Guinea’s military junta, led by Colonel Mamady Doumbouya, deposed elected president Alpha Conde at age 83 amid fierce protests over his successful bid for a third term.
After seizing power last year, the junta promised to combat endemic corruption in the West African state.
It also stressed that it would not launch a witch hunt.
On Wednesday, a lawyer acting for Ibrahima Kassory Fofana, who served as prime minister under Conde from May 2018 until the coup, said the politician had been detained.
Former defence minister Mohamed Diane, ex-environment minister Oye Guilavogui and former hydrocarbons minister Zakaria Coulibaly were also held, according to attorney Salifou Beavogui.
The four “have been charged with embezzling public funds,” said Beavogui, adding that they are expected to go on trial on Monday.
“We believe that they do not deserve to be in custody as, pending evidence to the contrary, they have the right to the presumption of innocence. We are dealing with a hasty and punitive procedure,” he said.
The four were ordered to be held after being cross-examined for three days. The details of their alleged offences have not been made public.

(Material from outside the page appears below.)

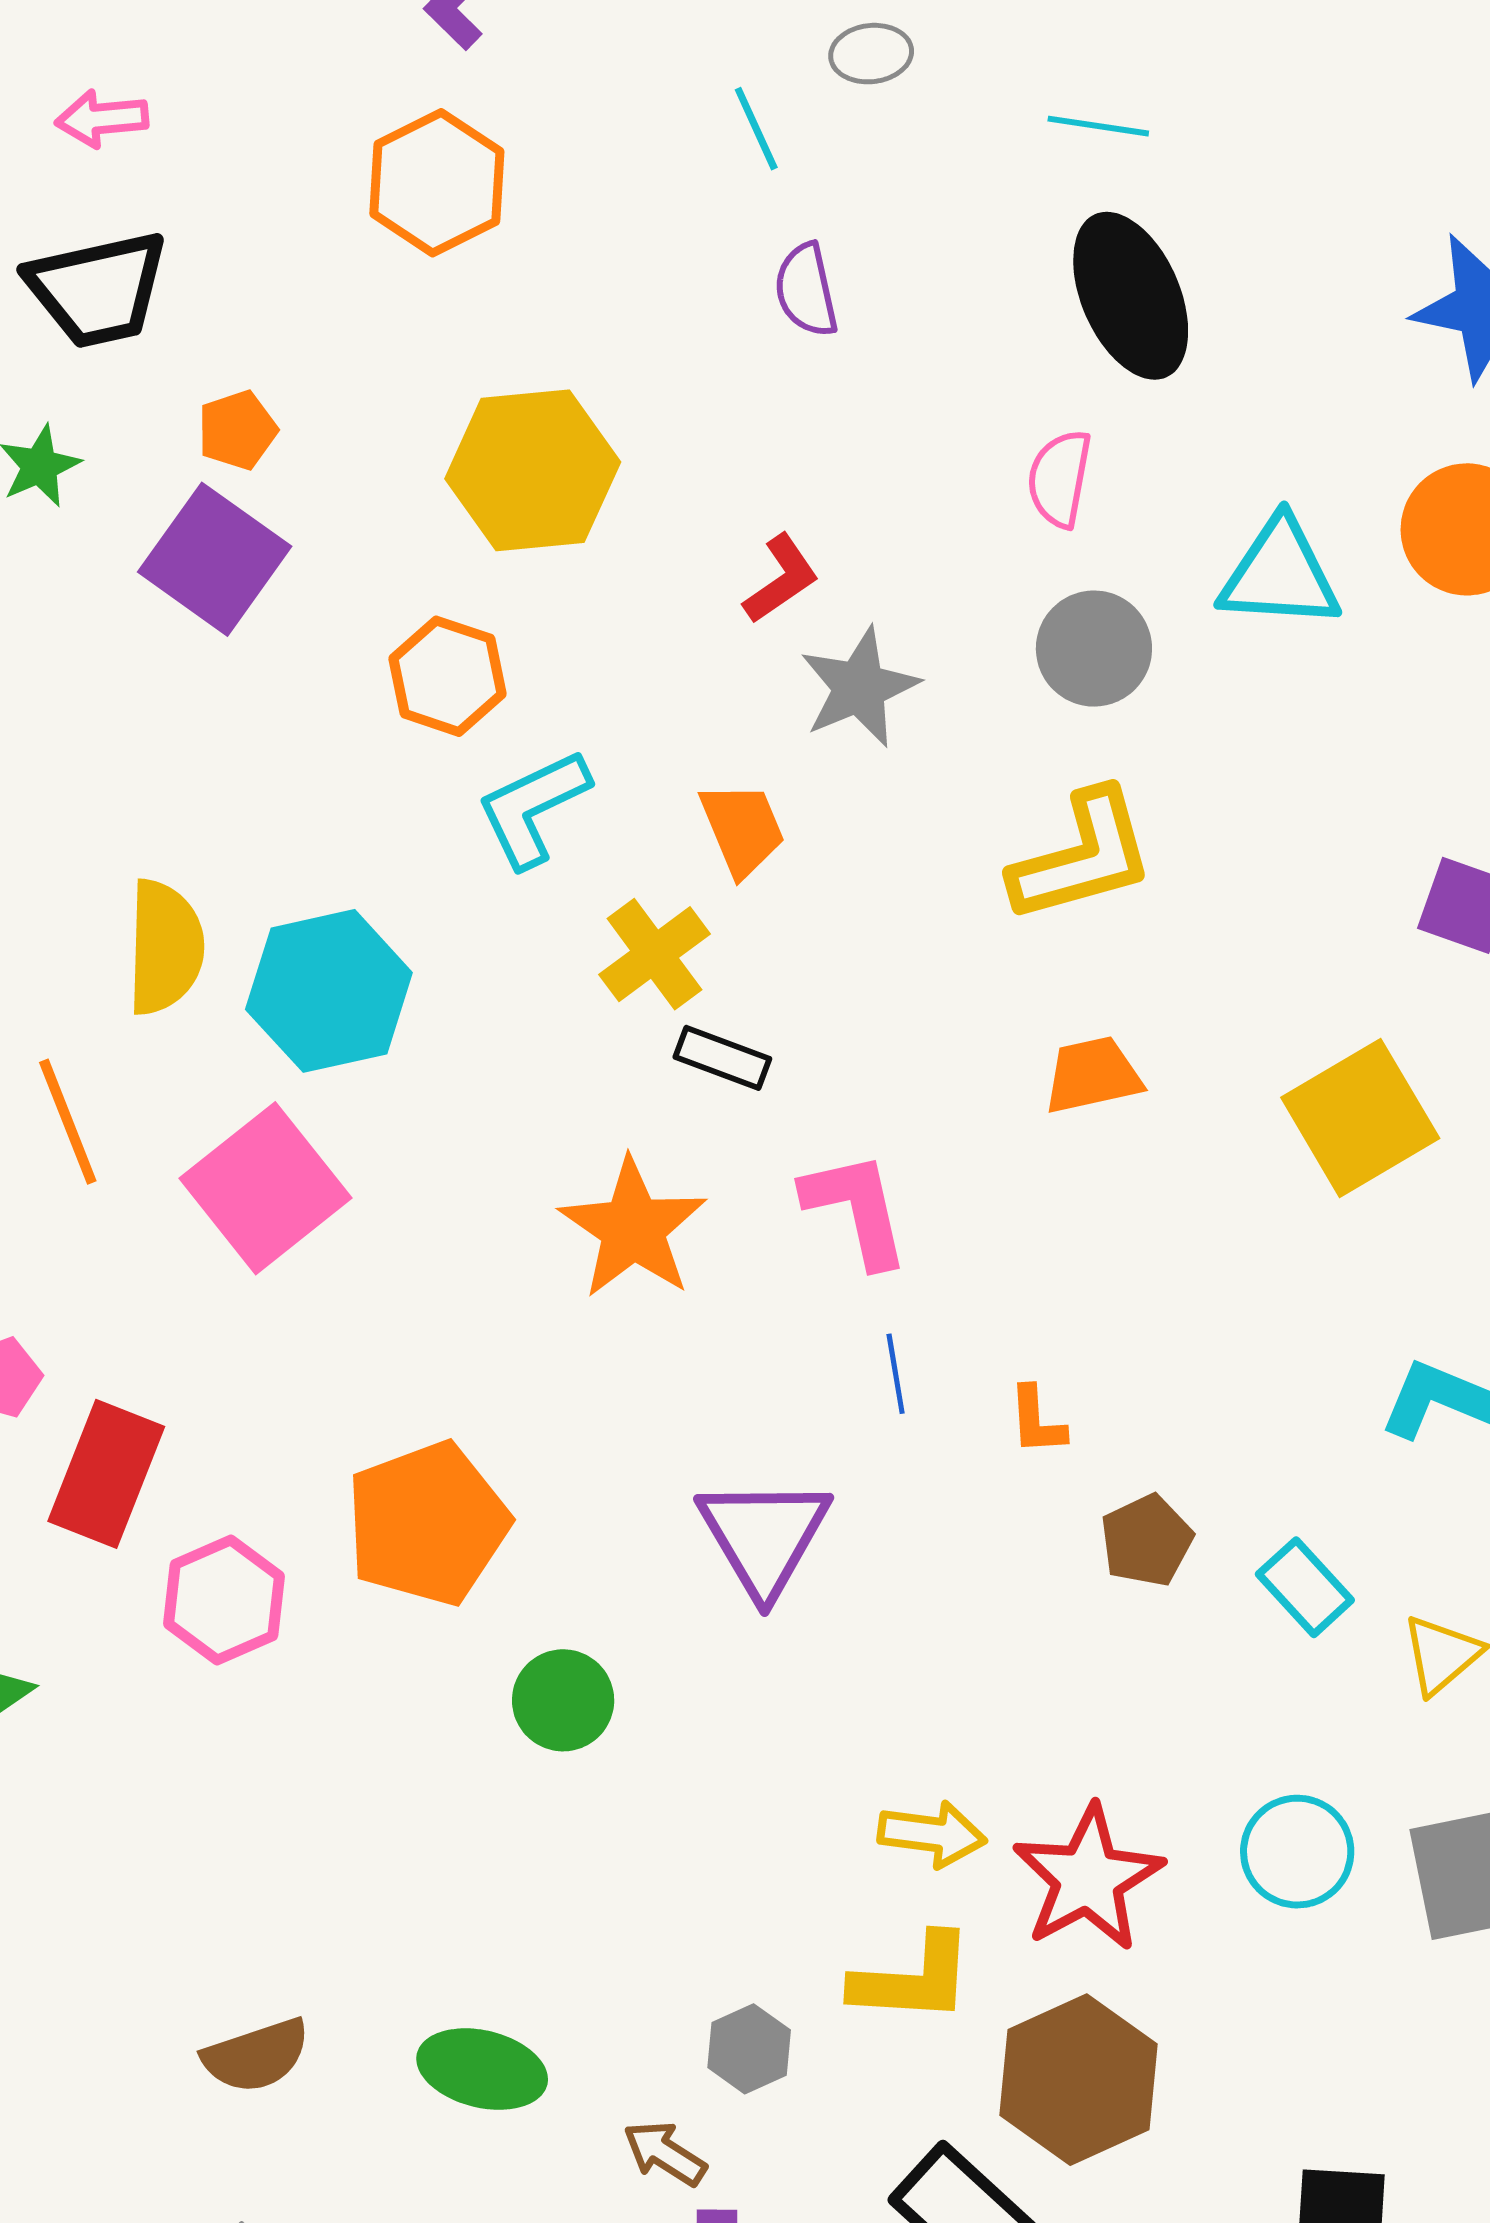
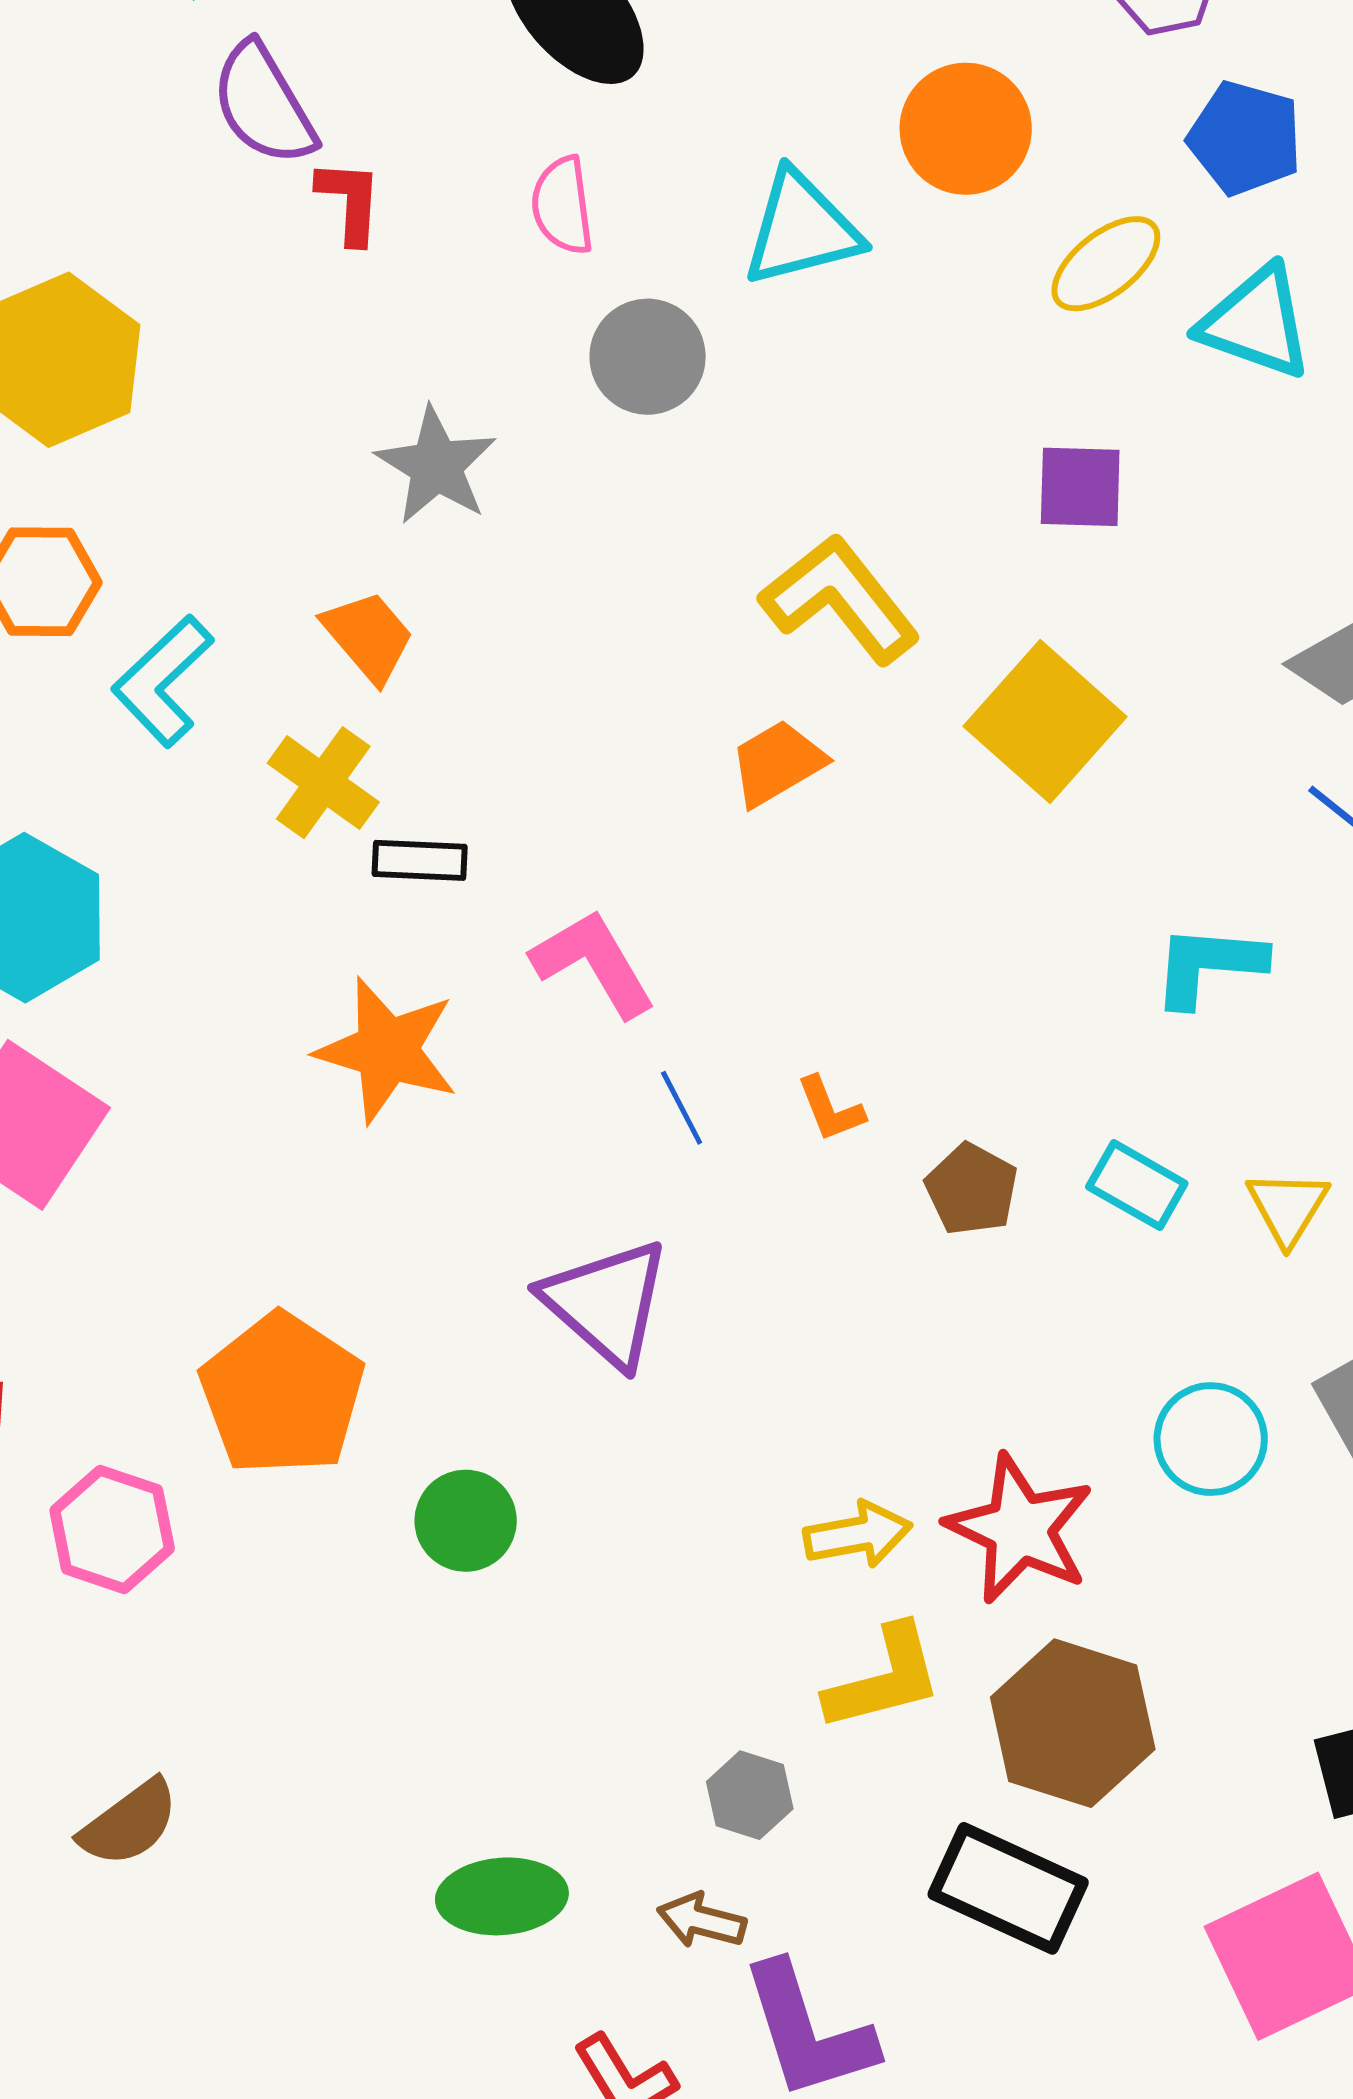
purple semicircle: (806, 290) -> (263, 104), size x1.4
red L-shape: (781, 579) -> (350, 202), moved, turned -34
yellow L-shape: (1082, 856) -> (840, 599), moved, turned -95
brown semicircle: (256, 2056) -> (129, 1823), moved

The detentions come amid a crackdown on alleged graft by coup leader Doumbouya.
The authorities last month razed the house of former prime minister Cellou Dalein Diallo, a three-time presidential candidate, saying it was state property that was obtained illicitly.
Diallo is also being investigated for alleged self-enrichment over the sale of assets in 2002 of the country’s bankrupt airline, Air Guinea.
As part of the crackdown against alleged graft, the junta has set up a special court for dealing with corruption cases.
It has also expelled numerous executives from the state services as part of its anti-graft drive, with former members of Conde’s RPG party coming under pressure as well.
The former prime minister and three ex-ministers — who are all RPG members — appeared before the corruption court on Wednesday, according to an AFP journalist.
Gendarmes subsequently escorted them to a prison in the capital Conakry.
Doumbouya has promised to restore civilian rule in Guinea. However, he also swore himself in as interim president and refused to commit to a date for elections.
Many Guineans initially welcomed the coup, but there is growing discontent with the junta in the impoverished nation of 13 million people.
On March 22, Doumbouya launched a six-week conference designed to heal historic wounds in the country, which has a history of authoritarian rule.
Prominent political groups, including a coalition that led protests against Conde, are boycotting the talks.
The RPG said in a statement it had “full confidence in the justice system of our country, despite actions that resemble a targeted attack”.